Hao Jia May 24, 2023, 6:54 a.m. UTC | #3
On 2023/5/23 Michal Koutný wrote:
> Hello Jia.
> 
> On Fri, May 19, 2023 at 12:15:57PM +0800, Hao Jia <jiahao.os@bytedance.com> wrote:
>> Maybe something like this?
> 
> (Next time please send with a version bump in subject.)

Thanks for your review, I will do it in the next version.

> 
> 
>> In cgroup_base_stat_flush() function, {rstatc, cgrp}->last_bstat
>> needs to be updated to the current {rstatc, cgrp}->bstat after the
>> calculation.
>>
>> For the rstatc->last_bstat case, rstatc->bstat may be updated on other
>> cpus during our calculation, resulting in inconsistent rstatc->bstat
>> statistics for the two reads. So we use the temporary variable @cur to
>> record the read statc->bstat statistics, and use @cur to update
>> rstatc->last_bstat.
> 
> If a concurrent update happens after sample of bstat was taken for
> calculation, it won't be reflected in the flushed result.
> But subsequent flush will use the updated bstat and the difference from
> last_bstat would account for that concurrent change (and any other
> changes between the flushes).
> 
> IOW flushing cannot prevent concurrent updates but it will give
> eventually consistent (repeated without more updates) results.
> 

Yes, so we need @curr to record the bstat value after the sequence fetch 
is completed.


>> It is better for us to assign directly instead of using
>> cgroup_base_stat_add() to update {rstatc, cgrp}->last_bstat.
> 
> Or do you mean the copying is faster then arithmetics?
> 

Yes, but it may not be obvious.
Another reason is that when we complete an update, we snapshot 
last_bstat as the current bstat, which is better for readers to 
understand. Arithmetics is somewhat obscure.

Thanks,
Hao
  
Michal Koutný May 24, 2023, 8:02 a.m. UTC | #4
On Wed, May 24, 2023 at 02:54:10PM +0800, Hao Jia <jiahao.os@bytedance.com> wrote:
> Yes, so we need @curr to record the bstat value after the sequence fetch is
> completed.

No, I still don't see a problem that it solves. If you find incorrect
data being reported, please explain it more/with an example.

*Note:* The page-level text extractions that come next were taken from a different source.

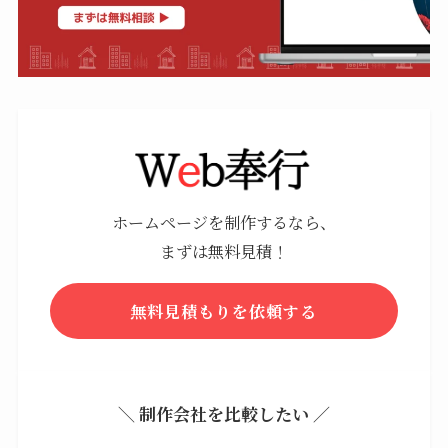
ホームページを制作するなら、
まずは無料見積！
無料見積もりを依頼する
＼ 制作会社を比較したい ／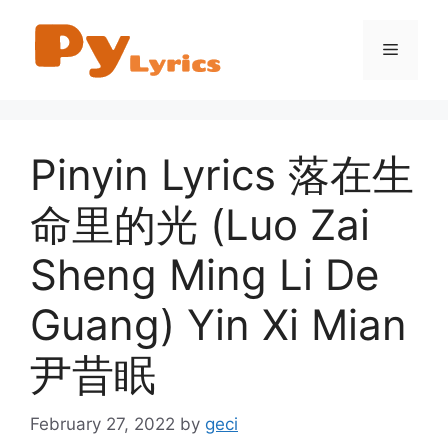
Skip
to
Menu
content
Pinyin Lyrics 落在生
命里的光 (Luo Zai
Sheng Ming Li De
Guang) Yin Xi Mian
尹昔眠
February 27, 2022
by
geci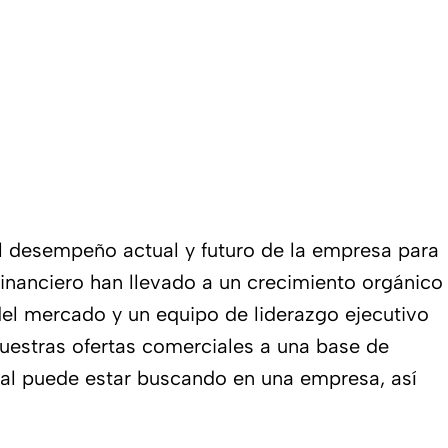
del desempeño actual y futuro de la empresa para
inanciero han llevado a un crecimiento orgánico
 del mercado y un equipo de liderazgo ejecutivo
uestras ofertas comerciales a una base de
al puede estar buscando en una empresa, así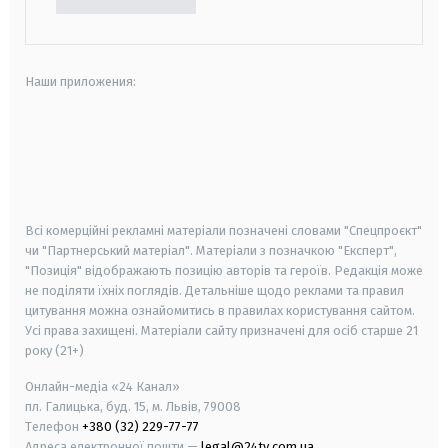
Наши приложения:
android
apple
smart tv
samsung smart tv
Всі комерційні рекламні матеріали позначені словами "Спецпроєкт"
чи "Партнерський матеріал". Матеріали з позначкою "Експерт",
"Позиція" відображають позицію авторів та героїв. Редакція може
не поділяти їхніх поглядів. Детальніше щодо реклами та правил
цитування можна ознайомитись в правилах користування сайтом.
Усі права захищені.
Матеріали сайту призначені для осіб старше
21
року (21+)
Онлайн-медіа «24 Канал»
пл. Галицька, буд. 15, м. Львів, 79008
Телефон
+380 (32) 229-77-77
Адреса електронної пошти —
legal@24tv.com.ua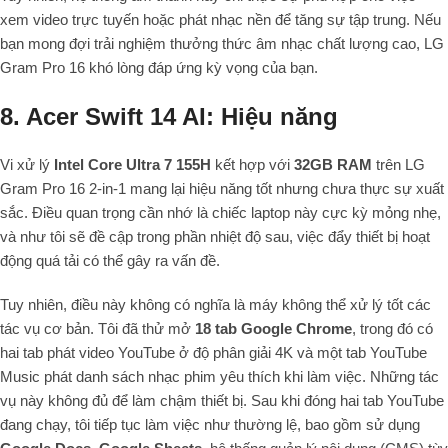
xem video trực tuyến hoặc phát nhạc nền để tăng sự tập trung. Nếu
bạn mong đợi trải nghiệm thưởng thức âm nhạc chất lượng cao, LG
Gram Pro 16 khó lòng đáp ứng kỳ vọng của bạn.
8. Acer Swift 14 AI: Hiệu năng
Vi xử lý
Intel Core Ultra 7 155H
kết hợp với
32GB RAM
trên LG
Gram Pro 16 2-in-1 mang lại hiệu năng tốt nhưng chưa thực sự xuất
sắc. Điều quan trọng cần nhớ là chiếc laptop này cực kỳ mỏng nhẹ,
và như tôi sẽ đề cập trong phần nhiệt độ sau, việc đẩy thiết bị hoạt
động quá tải có thể gây ra vấn đề.
Tuy nhiên, điều này không có nghĩa là máy không thể xử lý tốt các
tác vụ cơ bản. Tôi đã thử mở
18 tab Google Chrome
, trong đó có
hai tab phát video YouTube ở độ phân giải 4K và một tab YouTube
Music phát danh sách nhạc phim yêu thích khi làm việc. Những tác
vụ này không đủ để làm chậm thiết bị. Sau khi đóng hai tab YouTube
đang chạy, tôi tiếp tục làm việc như thường lệ, bao gồm sử dụng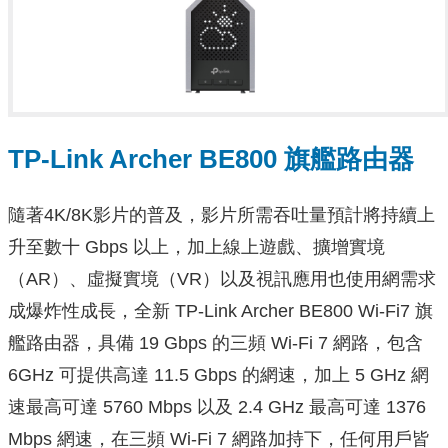
TP-Link Archer BE800 旗艦路由器
隨著4K/8K影片的普及，影片所需吞吐量預計將持續上
升至數十 Gbps 以上，加上線上遊戲、擴增實境
（AR）、虛擬實境（VR）以及視訊應用也使用網需求
成爆炸性成長，全新 TP-Link Archer BE800 Wi-Fi7 旗
艦路由器，具備 19 Gbps 的三頻 Wi-Fi 7 網路，包含
6GHz 可提供高達 11.5 Gbps 的網速，加上 5 GHz 網
速最高可達 5760 Mbps 以及 2.4 GHz 最高可達 1376
Mbps 網速，在三頻 Wi-Fi 7 網路加持下，任何用戶皆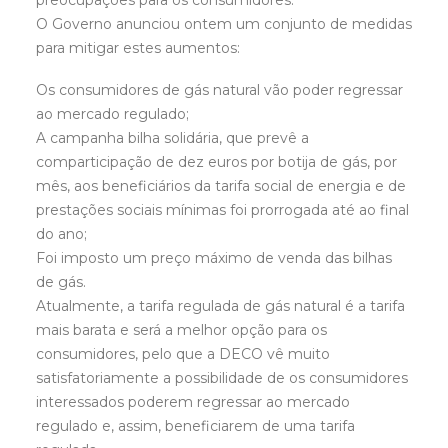
preocupações para os consumidores.
O Governo anunciou ontem um conjunto de medidas
para mitigar estes aumentos:
Os consumidores de gás natural vão poder regressar
ao mercado regulado;
A campanha bilha solidária, que prevê a
comparticipação de dez euros por botija de gás, por
mês, aos beneficiários da tarifa social de energia e de
prestações sociais mínimas foi prorrogada até ao final
do ano;
Foi imposto um preço máximo de venda das bilhas
de gás.
Atualmente, a tarifa regulada de gás natural é a tarifa
mais barata e será a melhor opção para os
consumidores, pelo que a DECO vê muito
satisfatoriamente
a possibilidade de os consumidores
interessados poderem regressar ao mercado
regulado e, assim, beneficiarem de uma tarifa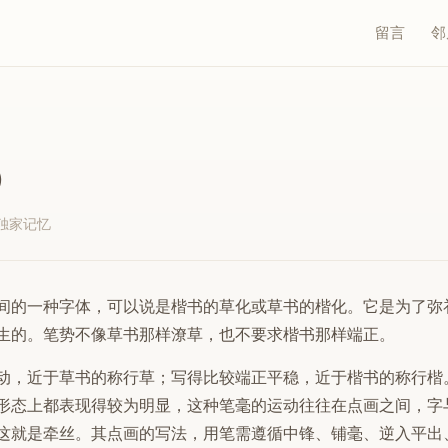
留言
邻
）
独家记忆
间的一种字体，可以说是楷书的草化或草书的楷化。它是为了弥
生的。笔势不像草书那样潦草，也不要求楷书那样端正。
动，近于草书的称行草；写得比较端正平稳，近于楷书的称行楷
形态上都表现得较为明显，这种笔毫的运动往往在点画之间，字
这就是牵丝。其点画的写法，用笔需遵循中锋、铺毫、逆入平出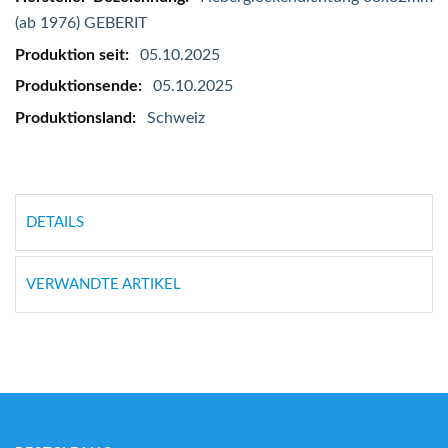
(ab 1976) GEBERIT
05.10.2025
05.10.2025
Schweiz
DETAILS
VERWANDTE ARTIKEL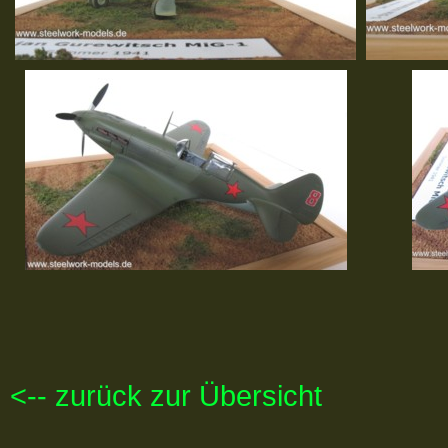
<-- zurück zur Übersicht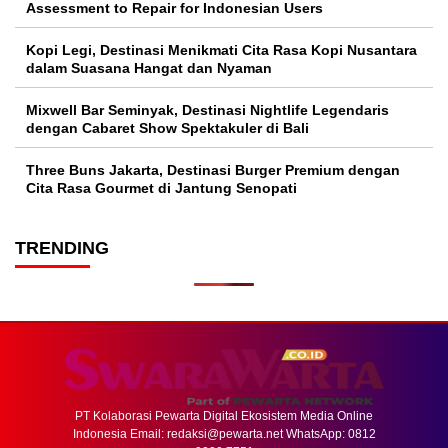
Assessment to Repair for Indonesian Users
Kopi Legi, Destinasi Menikmati Cita Rasa Kopi Nusantara
dalam Suasana Hangat dan Nyaman
Mixwell Bar Seminyak, Destinasi Nightlife Legendaris
dengan Cabaret Show Spektakuler di Bali
Three Buns Jakarta, Destinasi Burger Premium dengan
Cita Rasa Gourmet di Jantung Senopati
TRENDING
PT Kolaborasi Pewarta Digital Ekosistem Media Online
Indonesia Email:
redaksi@pewarta.net
WhatsApp: 0812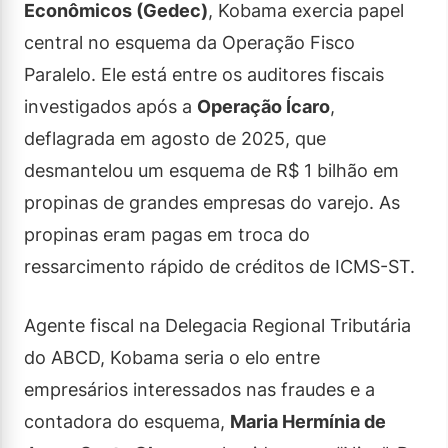
Econômicos (Gedec)
, Kobama exercia papel
central no esquema da Operação Fisco
Paralelo. Ele está entre os auditores fiscais
investigados após a
Operação Ícaro
,
deflagrada em agosto de 2025, que
desmantelou um esquema de R$ 1 bilhão em
propinas de grandes empresas do varejo. As
propinas eram pagas em troca do
ressarcimento rápido de créditos de ICMS-ST.
Agente fiscal na Delegacia Regional Tributária
do ABCD, Kobama seria o elo entre
empresários interessados nas fraudes e a
contadora do esquema,
Maria Hermínia de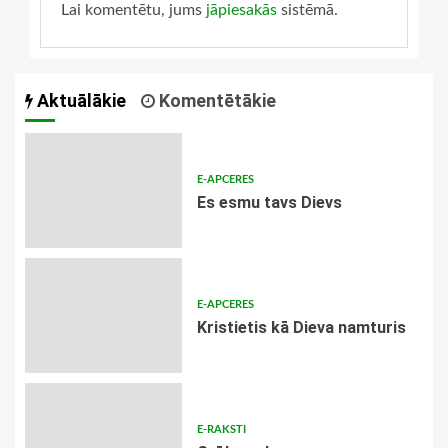
Lai komentētu, jums
jāpiesakās
sistēmā.
Aktuālākie
Komentētākie
E-APCERES
Es esmu tavs Dievs
E-APCERES
Kristietis kā Dieva namturis
E-RAKSTI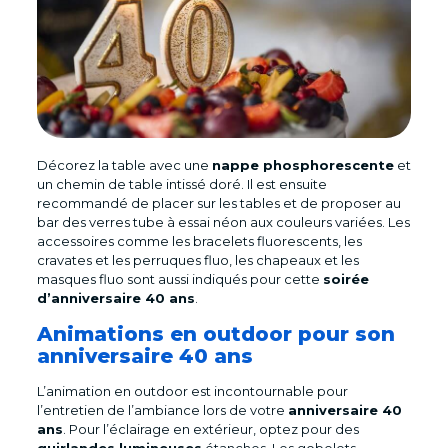
Décorez la table avec une
nappe phosphorescente
et
un chemin de table intissé doré. Il est ensuite
recommandé de placer sur les tables et de proposer au
bar des verres tube à essai néon aux couleurs variées. Les
accessoires comme les bracelets fluorescents, les
cravates et les perruques fluo, les chapeaux et les
masques fluo sont aussi indiqués pour cette
soirée
d’anniversaire 40 ans
.
Animations en outdoor pour son
anniversaire 40 ans
L’animation en outdoor est incontournable pour
l’entretien de l’ambiance lors de votre
anniversaire 40
ans
. Pour l’éclairage en extérieur, optez pour des
guirlandes lumineuses
étanches. Les gobelets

> Yes, but it may not be obvious.
> Another reason is that when we complete an update, we snapshot last_bstat as
> the current bstat, which is better for readers to understand. Arithmetics is
> somewhat obscure.

The readability here is subjective. It'd be interesting to have some
data comparing arithmetics vs copying though.

HTH,
Michal
  
Hao Jia May 24, 2023, 8:41 a.m. UTC | #5
On 2023/5/24 Michal Koutný wrote:
> On Wed, May 24, 2023 at 02:54:10PM +0800, Hao Jia <jiahao.os@bytedance.com> wrote:
>> Yes, so we need @curr to record the bstat value after the sequence fetch is
>> completed.
> 
> No, I still don't see a problem that it solves. If you find incorrect
> data being reported, please explain it more/with an example.

Sorry to confuse you.

My earliest patch is like this:

diff --git a/kernel/cgroup/rstat.c b/kernel/cgroup/rstat.c
index 9c4c55228567..3e5c4c1c92c6 100644
--- a/kernel/cgroup/rstat.c
+++ b/kernel/cgroup/rstat.c
@@ -376,14 +376,14 @@ static void cgroup_base_stat_flush(struct cgroup 
*cgrp, int cpu)
     /* propagate percpu delta to global */
     cgroup_base_stat_sub(&delta, &rstatc->last_bstat);  (1) <---
     cgroup_base_stat_add(&cgrp->bstat, &delta);
- cgroup_base_stat_add(&rstatc->last_bstat, &delta);
+ rstatc->last_bstat = rstatc->bstat; 			(2) <--

     /* propagate global delta to parent (unless that's root) */
     if (cgroup_parent(parent)) {
        delta = cgrp->bstat;
        cgroup_base_stat_sub(&delta, &cgrp->last_bstat);
        cgroup_base_stat_add(&parent->bstat, &delta);
- cgroup_base_stat_add(&cgrp->last_bstat, &delta);
+ cgrp->last_bstat = cgrp->bstat;
     }
   }

If I understand correctly, the rstatc->bstat at (1) and (2) may be 
different. At (2) rstatc->bstat may have been updated on other CPUs.
Or we should not read rstatc->bstat directly, we should pass the 
following way

     do {
        seq = __u64_stats_fetch_begin(&rstatc->bsync);
        cur = rstatc->bstat;
     } while (__u64_stats_fetch_retry(&rstatc->bsync, seq));


> 
>> Yes, but it may not be obvious.
>> Another reason is that when we complete an update, we snapshot last_bstat as
>> the current bstat, which is better for readers to understand. Arithmetics is
>> somewhat obscure.
> 
> The readability here is subjective. It'd be interesting to have some
> data comparing arithmetics vs copying though.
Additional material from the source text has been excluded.